Q. Does the Company's PCA remove this risk?
A. Not entirely. Although the Idaho Commission grants recovery for the majority of the variations in power supply expense through the Company's PCA, the recovery is less than 100 percent. Although originally viewed by the Company as an earnings stability mechanism, the PCA has provided less stability than anticipated. The risks associated with the Idaho jurisdictional 10 percent of variations in power supply expenses (the portion the Company's shareholders are required to absorb) are having an increasingly significant adverse financial impact on the earnings capability of the Company. Actual results no longer provide the level of earnings stability originally contemplated by the Company.
Q. Why have the earnings stability benefits of the PCA to the Company declined?

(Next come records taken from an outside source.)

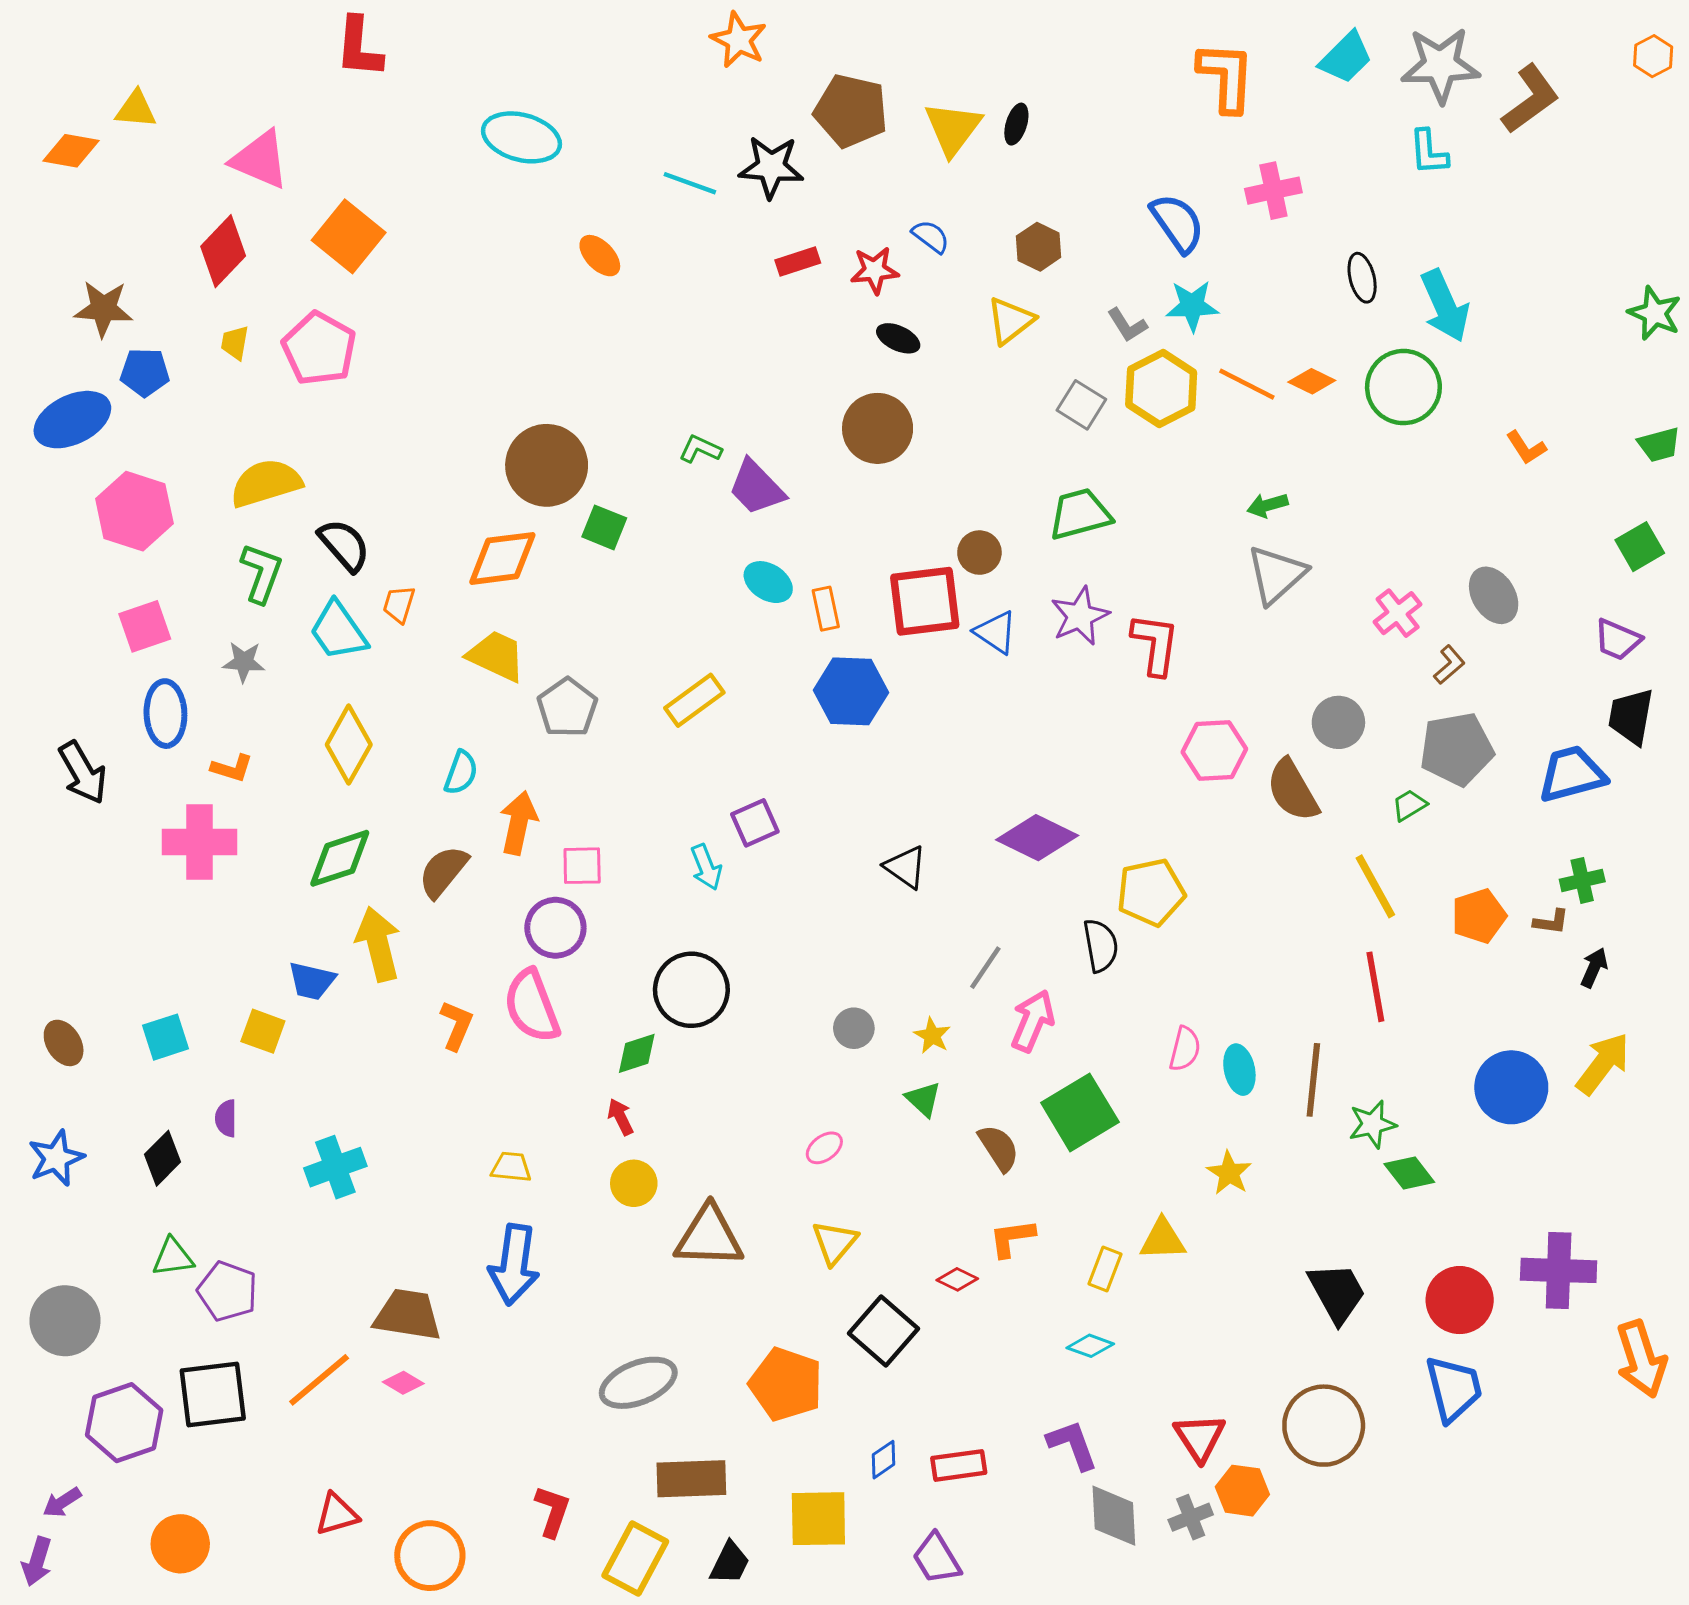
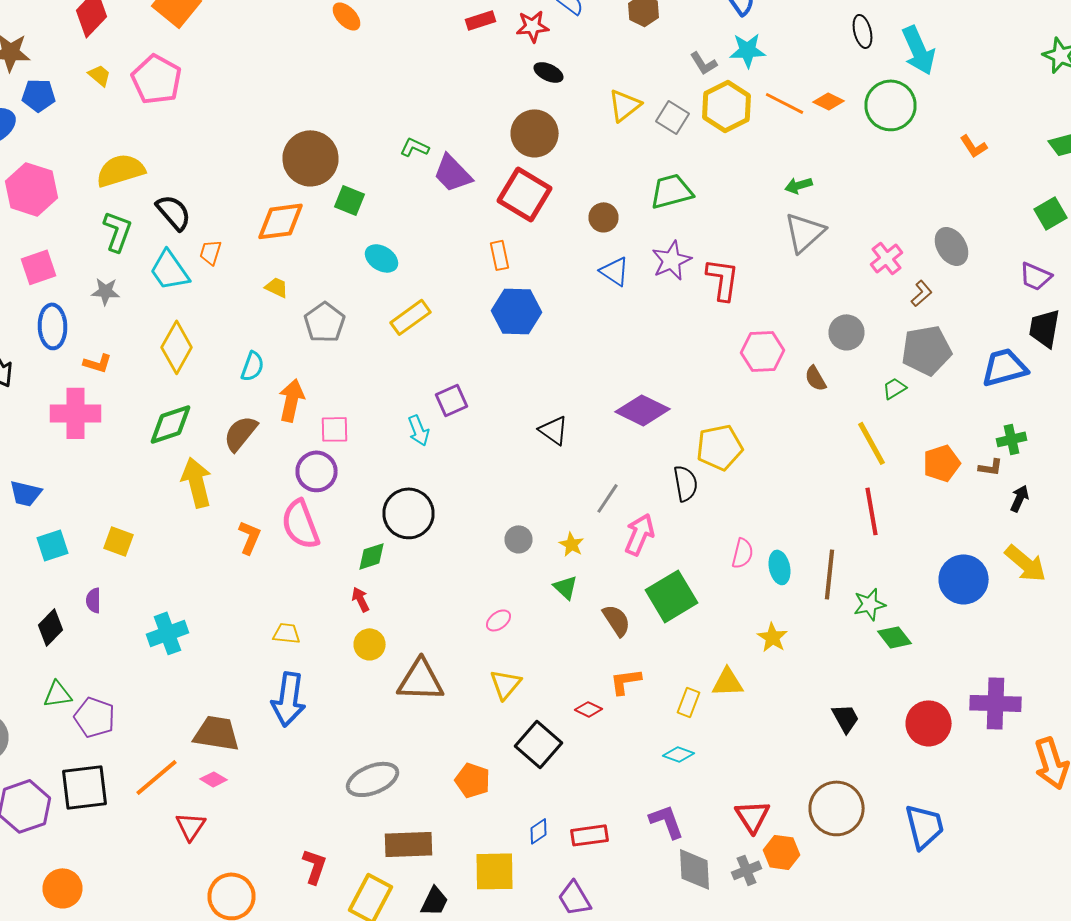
yellow triangle: (1010, 321) -> (624, 105), moved
yellow trapezoid: (235, 343) -> (100, 75), turned 120
cyan ellipse: (768, 582) -> (382, 258), moved
red square: (925, 601) -> (524, 194), moved, turned 38
yellow trapezoid: (496, 656) -> (276, 287), size x0.6
brown semicircle: (1293, 790) -> (816, 378), size x0.6
blue trapezoid: (312, 981) -> (26, 493), moved
yellow arrow: (1603, 1064) -> (1026, 563), turned 93
black trapezoid: (1337, 1293) -> (846, 718), size x0.7
orange pentagon: (786, 1384) -> (472, 780), size x0.7
blue trapezoid: (1454, 1389) -> (924, 826), moved
red triangle: (337, 1514) -> (190, 826), moved, turned -40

A. While I do not profess to be an expert on the details of the PCA mechanism, from a financial perspective a significant factor affecting the PCA has changed.
Q. Please elaborate.
A. The Commission in 1993 authorized a PCA mechanism with the principal parts being fuel expenses, a deduction for surplus sales, purchased power expenses and an adjustment to compensate for the difference between actual load and the load used to establish base rates.
At the time the PCA was established in 1993 there was a fundamental relationship between FERC jurisdictional rates for purchases and sales and Idaho Power retail rates. All of the prices or rates were cost-based.

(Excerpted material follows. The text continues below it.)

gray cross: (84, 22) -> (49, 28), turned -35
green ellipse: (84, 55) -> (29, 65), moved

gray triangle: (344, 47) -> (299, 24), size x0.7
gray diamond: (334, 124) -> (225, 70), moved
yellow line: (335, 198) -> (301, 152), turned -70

In 1997, FERC determined that it would permit market-based rates as opposed to cost-based rates. While Idaho retail rates remained cost based, FERC jurisdictional rates for sales and purchases became market based. The cost or price for both FERC jurisdictional power purchases and sales attributable to Idaho Power increased significantly. This created an enormous difference between the monetary amounts for purchased power and surplus sales that the parties considered in 1992 and 1993 when the PCA methodology was established, and the costs and prices experienced in recent years. This volumetric change is truly monumental when you consider the financial size of Idaho Power. Mr. Said informed me that average Idaho Power purchases for the period 1993 though 1996 were at an average expense of $22,389,000 per year. For the period 1997 through 2006 the average Idaho Power purchases were at an average expense of $200,506,000. Likewise, surplus sales for the period 1993 through 1996 were at an average revenue of $42,000,000. For the period 1997 through 2006, the average sales were at an average revenue of $185,000,000.

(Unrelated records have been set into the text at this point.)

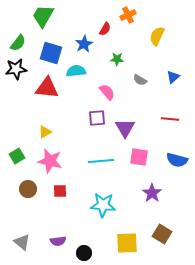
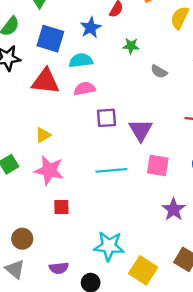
pink semicircle: (107, 92) -> (85, 89), moved, turned -60
brown circle: (28, 189) -> (22, 239), moved
cyan star: (103, 205) -> (109, 246), moved
yellow square: (127, 243) -> (143, 270), turned 35

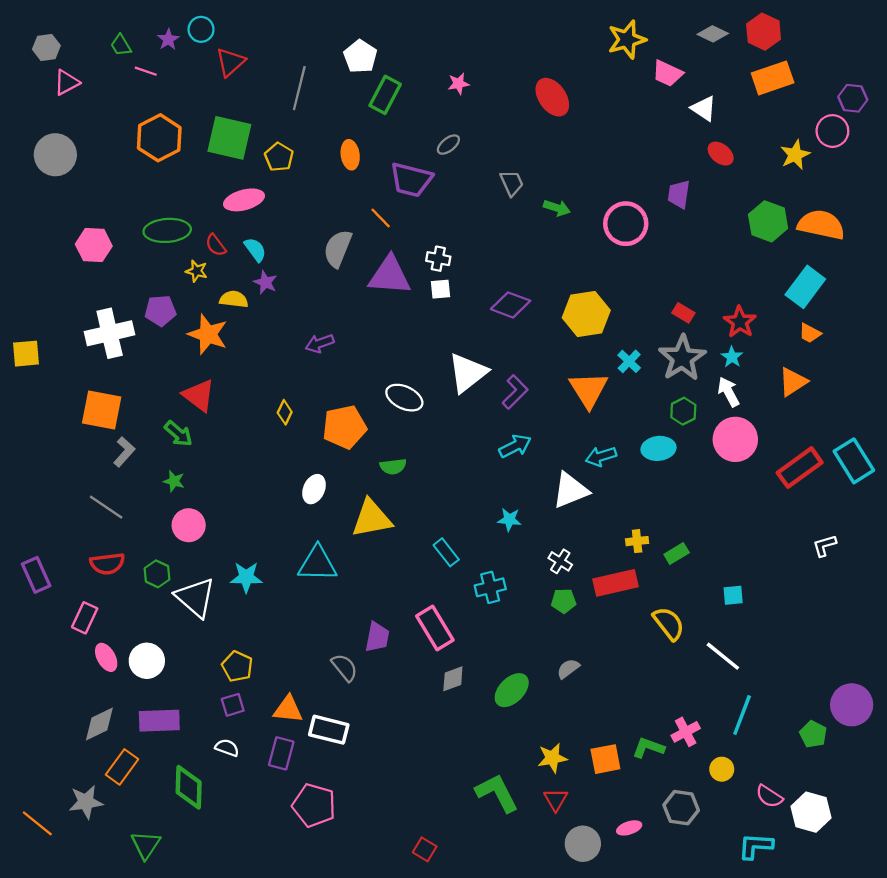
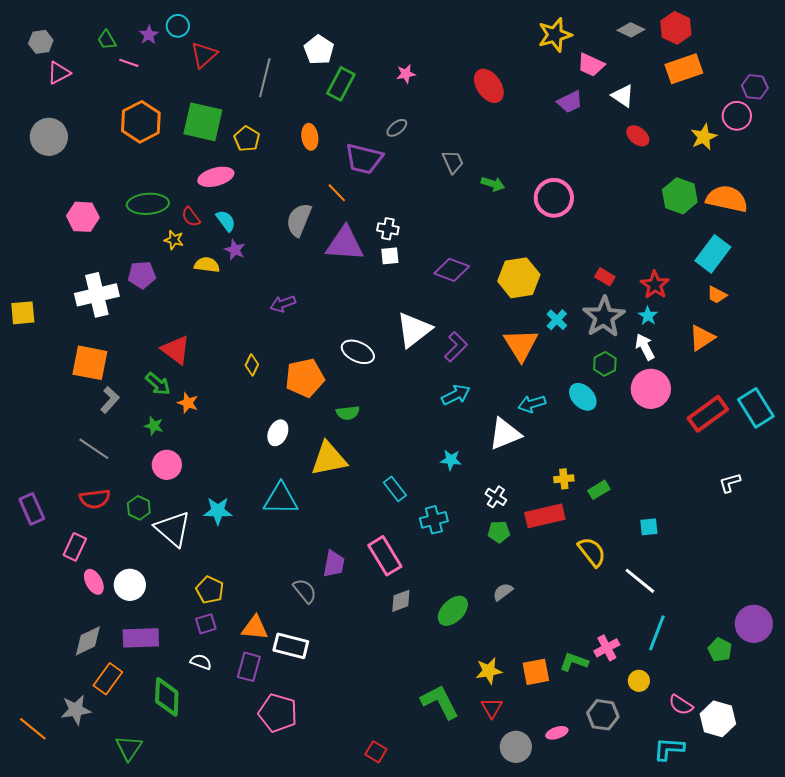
purple trapezoid: (679, 194) -> (570, 102), moved, turned -124
orange star: (208, 334) -> (188, 403), moved, size x0.6
cyan ellipse: (659, 448) -> (583, 397), turned 52

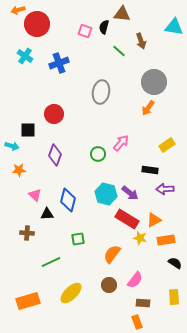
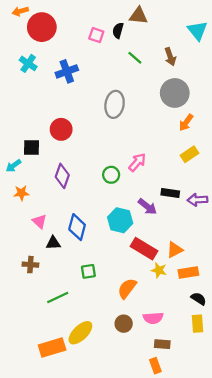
cyan triangle: (174, 27) -> (197, 31), turned 42
brown arrow: (141, 41) -> (170, 57), moved
orange arrow: (148, 108) -> (186, 123), moved
yellow rectangle: (167, 145) -> (190, 154), moved
cyan arrow: (12, 146) -> (13, 166), turned 128
purple arrow: (165, 189) -> (197, 200), moved
purple arrow: (130, 193) -> (147, 207), moved
pink semicircle: (135, 280) -> (153, 318), turned 48
yellow rectangle: (174, 297) -> (197, 324), moved
orange rectangle: (28, 301) -> (52, 347), moved

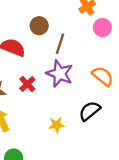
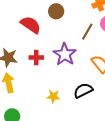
brown line: (60, 44) -> (87, 32), moved
red cross: (27, 84) -> (36, 57), turned 32

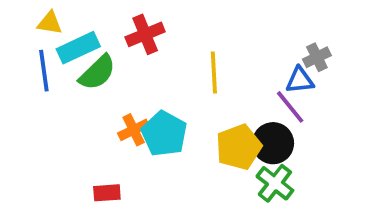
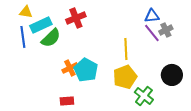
yellow line: (214, 73) -> (126, 49), moved
blue triangle: (300, 80) -> (152, 16), moved
purple line: (290, 107) -> (152, 33), moved
black circle: (273, 143) -> (172, 75), moved
red rectangle: (107, 193) -> (67, 101), moved

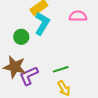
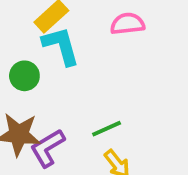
cyan L-shape: (42, 24) -> (61, 46), turned -40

Q. Did you ask Mr. Said to provide you with information as to the decline in PCA earnings stability benefits since the inception of the PCA due to increased prices?
A. Yes. Mr. Said has informed me that at the time of the inception of the PCA, the Company, interested parties and the Commission envisioned power supply expenses would vary $120 million from a high-water scenario to a low-water scenario. With base rates set at the mean of the range and 90 percent sharing by customers, the Company's exposure to adverse water power supply expenses was $6 million (1/2 * $120 million * 10 percent = $6 million).
In Mr. Said's testimony in this case, he states that the range of power supply expenses from a high-water scenario to a low-water scenario is now $330 million. Using a similar computation, the Company's exposure to adverse water is now $16.5 million (1/2 * $330 million * 10 percent). The risk exposure today is 2.75 times as great as it was at the time the PCA was adopted. This increased amount that is at risk should be recognized in the Company's return on equity in light of FERC market-based rates and how those purchase power costs are calculated and treated in the Idaho PCA mechanism.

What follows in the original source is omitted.